▶ _ASSIGNED TASK_
From the data below, give the number of lines holding the word "Nuestra", with nothing else added.

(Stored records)

··········

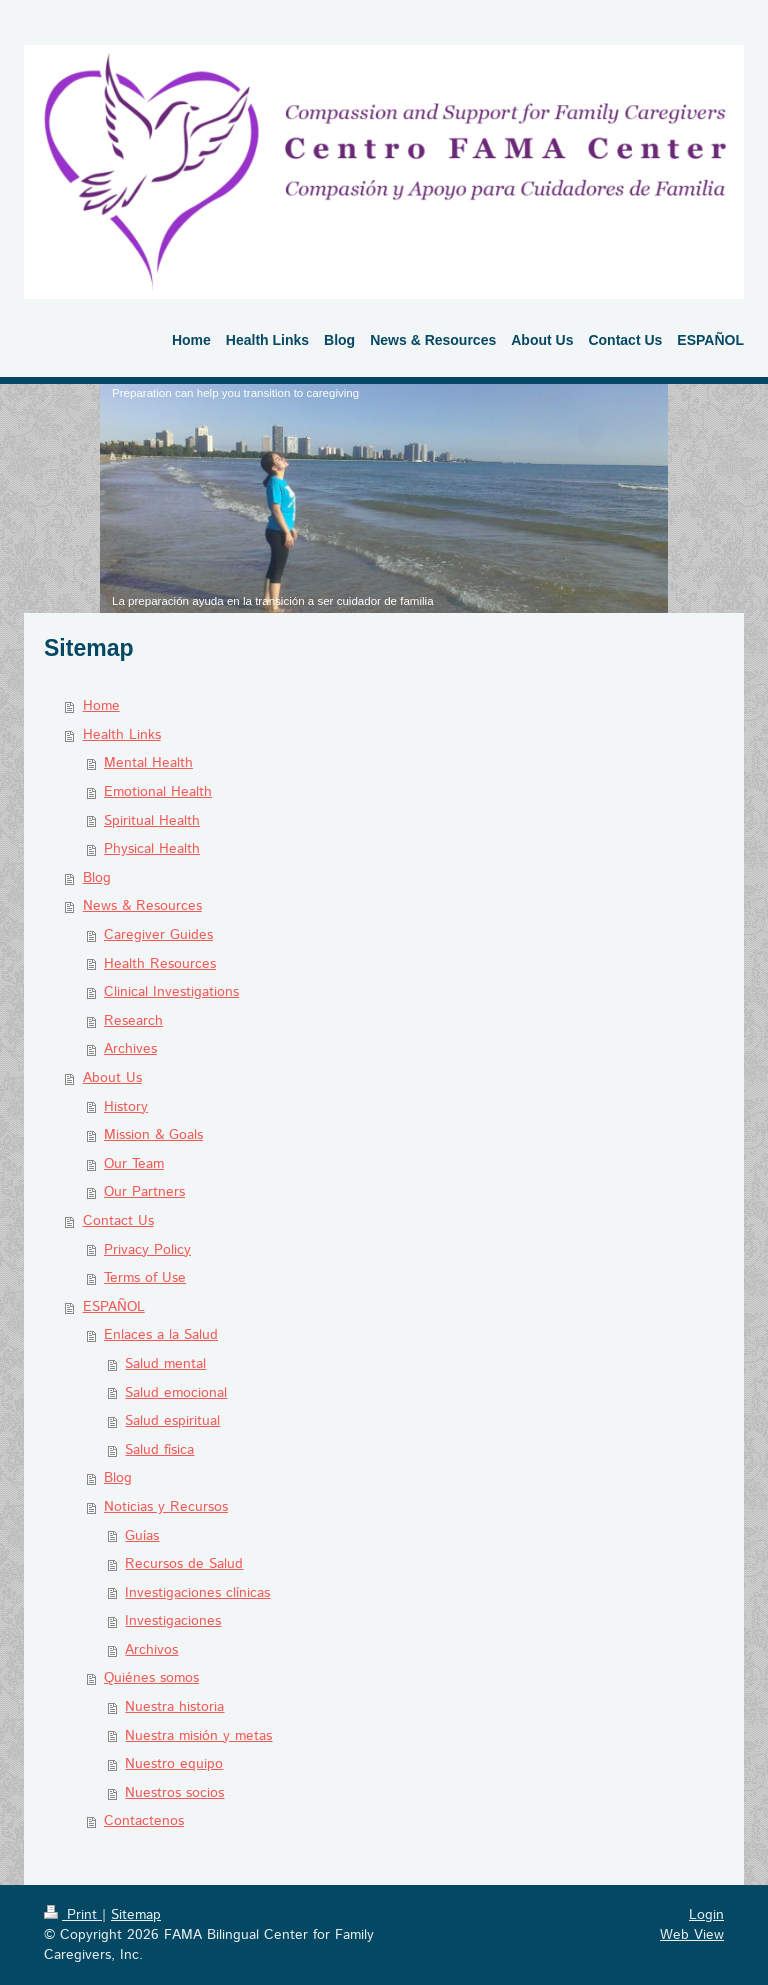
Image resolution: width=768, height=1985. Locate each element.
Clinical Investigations (171, 992)
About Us (112, 1078)
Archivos (151, 1650)
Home (101, 706)
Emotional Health (158, 792)
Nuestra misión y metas (198, 1736)
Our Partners (144, 1192)
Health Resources (160, 964)
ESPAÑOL (114, 1307)
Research (133, 1021)
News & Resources (142, 906)
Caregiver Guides (158, 935)
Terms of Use (145, 1278)
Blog (97, 878)
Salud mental (165, 1364)
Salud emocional (176, 1393)
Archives (130, 1049)
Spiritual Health (152, 821)
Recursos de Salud (184, 1564)
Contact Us (118, 1221)
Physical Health (152, 849)
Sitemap (136, 1915)
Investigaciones (173, 1621)
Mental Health (148, 763)
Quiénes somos (151, 1678)
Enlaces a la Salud (161, 1335)
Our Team (134, 1164)
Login (706, 1915)
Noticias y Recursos (166, 1507)
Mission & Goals (153, 1135)
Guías (142, 1536)
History (126, 1107)
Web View (692, 1935)
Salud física (159, 1450)
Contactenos (144, 1821)
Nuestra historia (174, 1707)
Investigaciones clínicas (197, 1593)
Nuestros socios (174, 1793)
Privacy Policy (147, 1250)
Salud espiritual (172, 1421)
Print (73, 1915)
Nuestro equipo (174, 1764)
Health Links (122, 735)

··········

▶ _ANSWER BOX_
2